RELEASING THE CONDITIONS IN A DEED WITH RESPECT TO A CERTAIN PORTION OF THE LAND HERETOFORE CONVEYED BY THE UNITED STATES TO THE SALT LAKE CITY CORPORATION

SEPTEMBER 24, 1969.-Ordered to be printed

Mr. ALLEN, from the Committee on Government Operations,
submitted the following

REPORT

[To accompany S. 1366]

The Committee on Government Operations, to which was referred the bill (S. 1366) to release the conditions in a deed with respect to a certain portion of the land heretofore conveyed by the United States to the Salt Lake City Corporation, having considered the same, reports favorably thereon with amendments and recommends that the bill as amended do pass.

AMENDMENTS

Page 1, lines 8 and 9, strike out, "released only with respect to the following described tract", and insert in lieu thereof, "waived, for the limited purpose of permitting the repair and lighting of a large concrete "U" (an emblem of the University of Utah) situated on a tract of approximately 3.73 acres".

Page 1, line 10, delete the "comma", and insert a "period".

Page 2, strike out all of the material from line 1 to and including line 25.

Page 3, strike out line 1 through line 4.
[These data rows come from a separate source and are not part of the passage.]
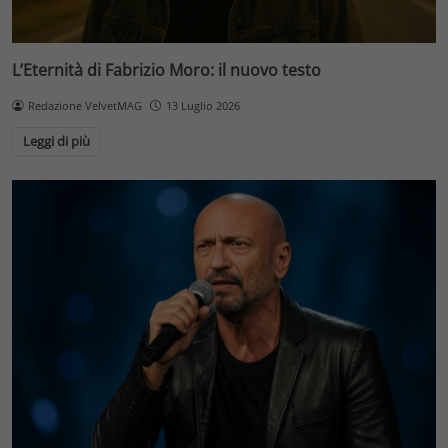
L’Eternità di Fabrizio Moro: il nuovo testo
Redazione VelvetMAG
13 Luglio 2026
Leggi di più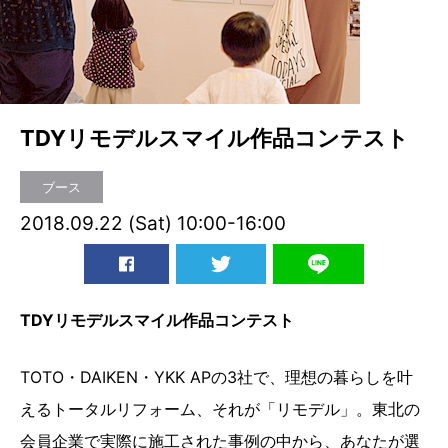
TDYリモデルスマイル作品コンテスト
ブース
2018.09.22 (Sat) 10:00-16:00
TDYリモデルスマイル作品コンテスト
TOTO・DAIKEN・YKK APの3社で、理想の暮らしを叶
えるトータルリフォーム、それが「リモデル」。東北の
会員企業で実際に施工された事例の中から、あなたが選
These amendments were proposed by the General Services Administration for the purpose of authorizing the Salt Lake City Corp. and the University of Utah Alumni Association to repair a large concrete block "U" and install floodlights thereon without violating any of the restrictions as to the use of such property pursuant to

section 13(h) of the Surplus Property Act of 1944, or the conveyance dated November 15, 1961. Adoption of these amendments will not release any of the restrictions as to use, but merely will give the parties interested in effecting such improvements authority to make the repairs or installation without jeopardy or fear of loss of ownership. This new language also removes the need for pages 2 and 3 because the description contained in the bill as originally drafted covered the entire tract comprising about 30 acres, whereas the amendments merely waive the restriction on the use of 3.73 acres for the purpose of making the improvements and installation of lighting facilities.

The sponsor of the bill, Senator Frank E. Moss, has approved this new language and concurs in adoption of the amendments.

PURPOSE

S. 1366 would release a restriction placed on a tract of land conveyed to the Salt Lake City Corp. on November 15, 1961, pursuant to section 13(h) of the Surplus Property Act of 1944, which authorizes the disposal of surplus real property to States, political subdivisions thereof, and municipalities at 50 percent discount for park and recreational use. Under the terms of the conveyance, the property will revert to the United States in the event it is not used for park and recreational purposes. To avoid automatic reversion of the property this bill, as amended, would waive the reverter clause for the limited purpose of allowing the Salt Lake City Corp. to make the necessary repairs to the concrete block "U" situated on the property and install lights thereon without violating the restrictions as to use

thereof.

BACKGROUND

An Ad Hoc Subcommittee on Surplus Property, of the Committee on Government Operations, held hearings on this and several other bills on July 9-10, 1969, at which time representatives from the various departments and agencies testified on the proposed legislation. There appeared to be a difference of opinion as to whether the proposed improvements to the property could be made without violating the restrictions of limitations placed thereon by the conveyance. By letter dated November 29, 1968, to Senator Moss, the Director of the Bureau of Outdoor Recreation held as follows:

We note that the 1961 instrument of transfer conveying the property containing the block U to the Salt Lake City Corp. provides only for the use of such property for public park and recreational purposes. Under the terms of this instrument the corporation agreed to utilize such property in accordance with the approved program as set forth in an isometric map which was part of the transfer agreement. We also note that no provision was made in this program for maintenance of the block U. We have carefully reviewed the corporation's proposal to renovate the block U and install permanent lighting facilities for it, and have determined it. would not be in compliance with the terms of the instrument of transfer.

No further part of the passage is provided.